As Australia’s youngest students in most states and territories turn up to their school classrooms for the first time this week, many parents and families will be waving goodbye at the school gate knowing that in three significant reports at the end of 2016 our education performance had been shown to at best be plateauing and at worst declining.
This performance in the recent national and international reports raises red flags not just for these families but importantly for policy-makers. These results require action now.
Many evidence-based reforms over the past 20 years have been suggested and then ignored. I want to assure parents that not only will the Turnbull Government maintain record but affordable levels of school funding, growing from $16 billion last year to more than $20 billion in 2020, but we more importantly will focus on ensuring delivery of reforms that make a difference to every child and teacher in every classroom.

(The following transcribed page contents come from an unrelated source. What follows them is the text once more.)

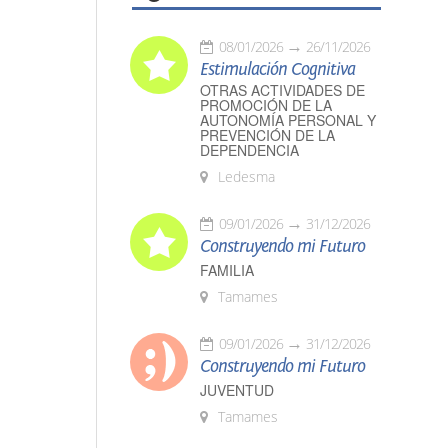
08/01/2026
26/11/2026
Estimulación Cognitiva
OTRAS ACTIVIDADES DE
PROMOCIÓN DE LA
AUTONOMÍA PERSONAL Y
PREVENCIÓN DE LA
DEPENDENCIA
Ledesma
09/01/2026
31/12/2026
Construyendo mi Futuro
FAMILIA
Tamames
09/01/2026
31/12/2026
Construyendo mi Futuro
JUVENTUD
Tamames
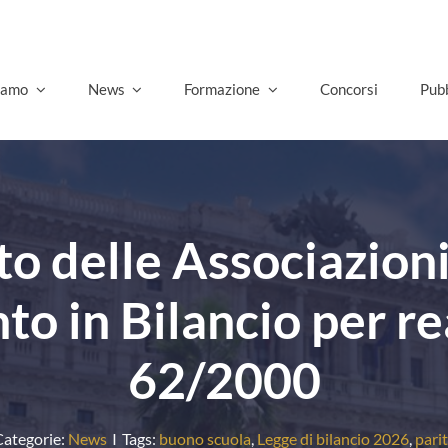
siamo
News
Formazione
Concorsi
Pubb
to delle Associazion
 in Bilancio per re
62/2000
ategorie:
News
I
Tags:
buono scuola
,
Legge di bilancio 2026
,
pari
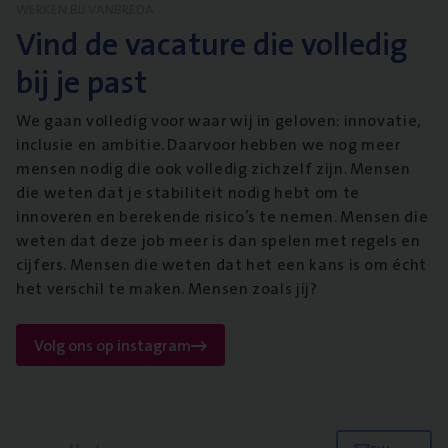
WERKEN BIJ VANBREDA
Vind de vacature die volledig
bij je past
We gaan volledig voor waar wij in geloven: innovatie,
inclusie en ambitie. Daarvoor hebben we nog meer
mensen nodig die ook volledig zichzelf zijn. Mensen
die weten dat je stabiliteit nodig hebt om te
innoveren en berekende risico’s te nemen. Mensen die
weten dat deze job meer is dan spelen met regels en
cijfers. Mensen die weten dat het een kans is om écht
het verschil te maken. Mensen zoals jij?
Volg ons op instagram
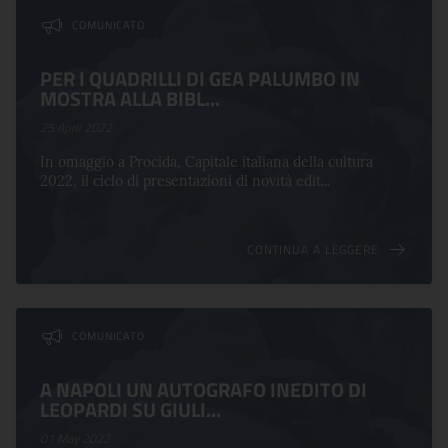
COMUNICATO
PER I QUADRILLI DI GEA PALUMBO IN
MOSTRA ALLA BIBL...
25 April 2022
In omaggio a Procida, Capitale italiana della cultura
2022, il ciclo di presentazioni di novità edit...
CONTINUA A LEGGERE
COMUNICATO
A NAPOLI UN AUTOGRAFO INEDITO DI
LEOPARDI SU GIULI...
01 May 2022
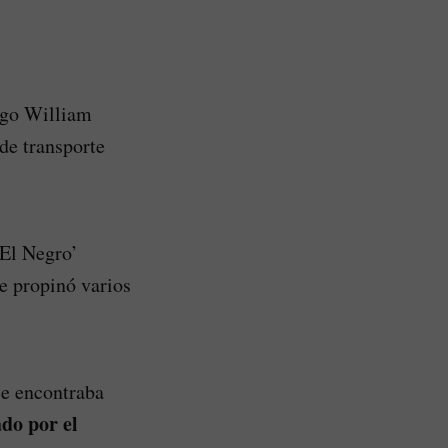
ego William
de transporte
‘El Negro’
e propinó varios
se encontraba
do por el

Unfortunately, many of these reforms have been lost and ignored amidst all the debate about how much money is being spent, instead of focusing on how to most effectively use that money.
Since Ken Rowe’s National Inquiry into the Teaching of Literacy in 2005, we’ve had evidence to show that one part of the solution to declining results is the early identification of students struggling with reading and writing. Of concern, a consistent finding of the three reports from last year showed that the gap between our brightest and struggling students continues to widen.
Enough is enough. That’s why the Turnbull Government is delivering that early identification. We’re working with a panel of academic, health and education experts to establish a ‘literacy and numeracy check’ – a light-touch assessment for Year One students that will gauge, among other things, their ability to pronounce and ‘decode’ words.
Importantly, this literacy and numeracy check is deliberately targeted at identifying those students who are starting school behind the pack, so teachers can intervene and give them more specialised attention.